Nos peinamos, nos envolvimos en nuestras largas capas de lana rayadas, como había hecho el adón, y salimos tras él; cinco enanos listados de negro, y un gigante. La aldea comenzaba apenas a despertarse cuando el adón la atravesó majestuosamente, seguido uno a uno por nosotros; primero Juan, después yo, Simón; después Judas, Eleazar y, finalmente, la pequeña y jadeante figura de Jonatás, que sólo tenía ocho años de edad.

De ese modo yo y mis hermanos marchamos con el adón cuesta arriba y cuesta abajo, por lomas y por valles, y recorrimos trece millas, largas, duras y pesadas, para llegar hasta las puertas de la ciudad santa, la única ciudad que llamamos nuestra: Jerusalén.

¿Cómo podría explicar ese momento en que un judío ve por primera vez Jerusalén? Hay otros pueblos que viven en ciudades y observan desde ellas el campo; nosotros contemplamos nuestra ciudad desde el campo. En aquel entonces éramos, además, un pueblo conquistado; aunque no como lo fuimos más tarde, con el fundamento de que los judíos y todo lo que significaban debían ser barridos para siempre de la superficie de la tierra. Estábamos bajo el talón de los macedonios; nos tenían sojuzgados y nos despreciaban, pero nos permitían vivir tranquilamente mientras no perturbáramos la paz. No nos querían como esclavos. «Si tomas a un judío como esclavo -dicen los gentiles-, no tardará en ser tu amo.»

Querían nuestras riquezas: el vidrio que hacemos en nuestros hornos en la costa del mar Muerto; el cuero del Líbano, blando como manteca pero muy resistente; la madera de cedro, fragante y roja; las grandes cisternas de aceite de oliva; las tinturas; el papel y el pergamino; las telas de lino, finamente tejidas, y las interminables cosechas, tan feraces, que en nuestro país nadie pasa hambre ni siquiera en los séptimos años, cuando toda la tierra reposa. Por lo tanto, nos impusieron gravámenes, nos exprimieron, nos robaron, pero nos dejaron, al menos momentáneamente, una ilusión de tranquilidad y libertad.

Eso ocurrió en las aldeas. En la ciudad era distinto, y en aquella ocasión, niño aún, mientras marchaba con mis hermanos detrás del adón, pude ver las primeras señales de lo que llaman la helenización.
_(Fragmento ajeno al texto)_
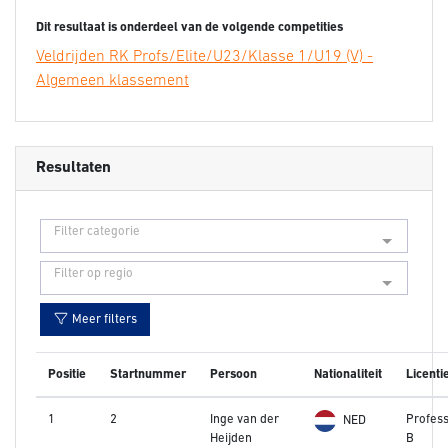
Dit resultaat is onderdeel van de volgende competities
Veldrijden RK Profs/Elite/U23/Klasse 1/U19 (V) -
Algemeen klassement
Resultaten
Filter categorie
Filter op regio
Meer filters
Positie
Startnummer
Persoon
Nationaliteit
Licenti
1
2
Inge van der
Profess
NED
Heijden
B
La ciudad parecía una blanca gema, o al menos, ésa es la impresión que tengo ahora, después de tanto tiempo. Era elevada, arrogante, hermosa, con sus calles limpias, lavadas con agua de los grandes acueductos, que llevaban agua al Templo mucho antes de que los romanos los soñaran siquiera, con sus torres altas y briosas, y el Templo coronando grandiosamente todo el conjunto. Pero sus habitantes eran algo nuevo; afeitados, con las piernas desnudas, a la manera de los griegos, muchos de ellos desnudos hasta la cintura, nos miraban con mofa y desprecio.

-¿Son judíos? -pregunté a mi padre.

-Eran judíos-respondió con voz vibrante, suficientemente alta como para ser oída a varias yardas de distancia-. ¡Hoy son escoria!

Seguimos andando, el adón con el mismo paso firme y regular con que había salido de Modin, nosotros los chicos rendidos de cansancio. Siempre subiendo, cada vez más arriba, fuimos dejando atrás las hermosas casas blancas de la ciudad, el estadio griego donde los judíos desnudos lanzaban el disco y corrían, los cafés, los restaurantes y los fumaderos de hachís. Nos cruzamos con una animada y sorprendente mezcolanza de mujeres pintarrajeadas que llevaban un seno al descubierto, mercaderes beduinos, rufianes, prostitutas, árabes del desierto, griegos, sirios, egipcios y fenicios; y, por supuesto, en todas partes, los altaneros y jactanciosos mercenarios de las tropas macedonias, asalariados de todos los colores y todas las razas, unidos por la simple y única circunstancia de que su oficio común era el crimen, por el cual recibían paga, armadura y alimentos.